We would like to tell you how to reproduce the QID 150022 Verbose Error Message from a web application scan, using the information provided in the report details. We'll focus on two injection points: the Query-String and Form Inputs.
When looking at the vulnerability report, you'll find the reported URL and either the presence or absence of a "Form Entry Point". The Form Entry Point, when present, tells us that this was a form our service was testing, and the Form can be found at the URL provided within the Form Entry Point.
The absence of a Form Entry Point tells us that the payload can be replayed through the URL and most likely the URL provided already contains one of the payloads used to trigger the reporting.
Form Entry Point: http://www.example.com/
By the presence of the Form Entry Point, we know that this was a Form our service was testing. The form can be found at the Form Entry Point. The injected point is the "username" field, and we can see in the Payload that the payload used for the "username" field was "%22%3E%3Cqss%3E".

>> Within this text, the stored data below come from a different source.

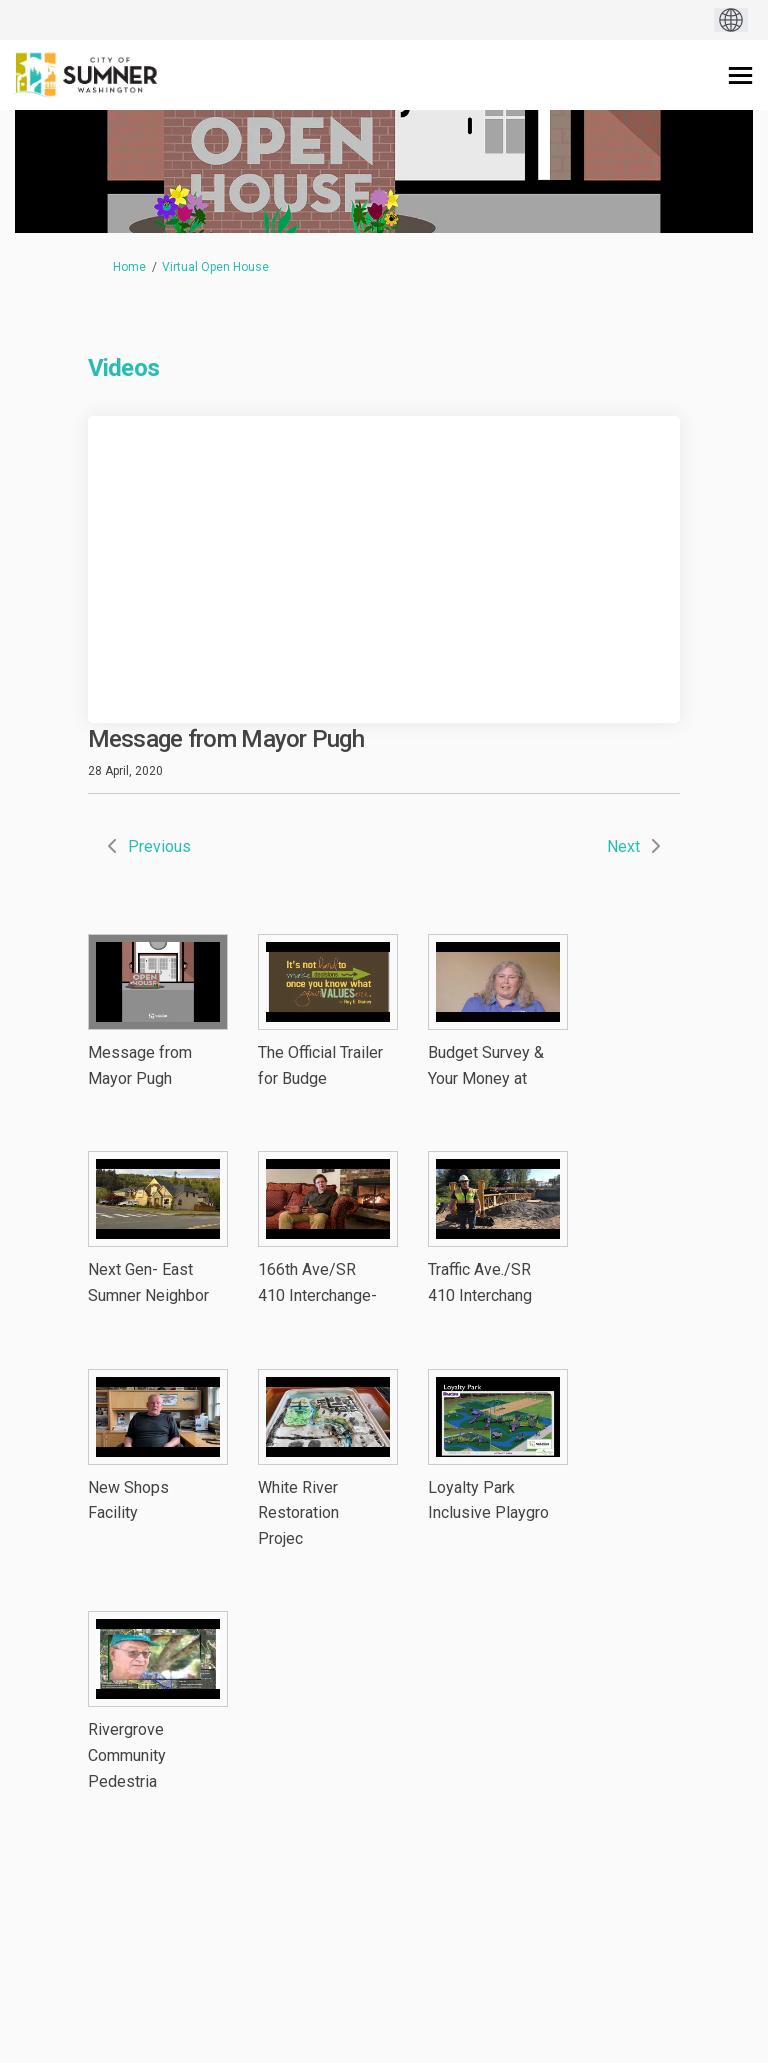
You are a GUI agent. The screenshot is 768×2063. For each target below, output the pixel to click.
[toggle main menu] (740, 75)
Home (129, 267)
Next (623, 846)
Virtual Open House (215, 267)
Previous (159, 846)
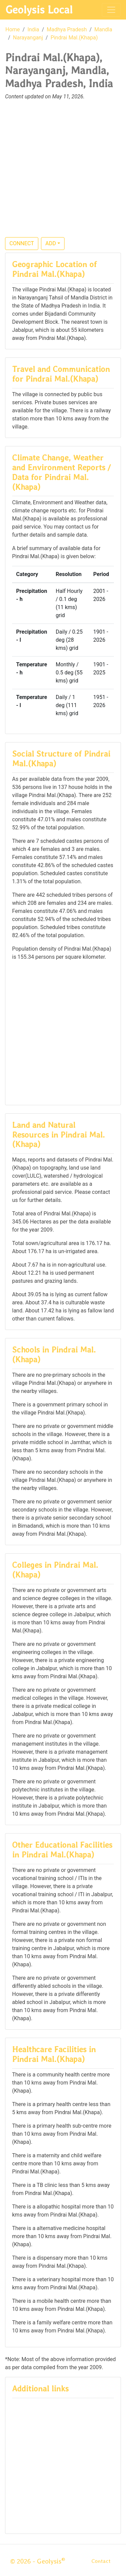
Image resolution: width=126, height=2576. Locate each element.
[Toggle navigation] (111, 10)
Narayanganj (28, 37)
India (33, 29)
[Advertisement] (63, 172)
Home (12, 29)
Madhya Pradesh (67, 29)
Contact (101, 2561)
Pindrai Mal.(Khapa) (74, 37)
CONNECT (21, 243)
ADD (50, 243)
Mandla (103, 29)
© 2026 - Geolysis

If you navigate to the page Form Entry Point you should find at least one form on the page. Most of the time it's a straight forward process to determine which form field you should be injecting the payload into, but if you're unsure you can review the source and identify which <input> has the same name that was reported in "Params" from your report.
At this point you can attempt to inject the provided payload into the form field and submit. If the form you're testing contains multiple form fields, we recommend that you attempt to fill out all other form fields correctly.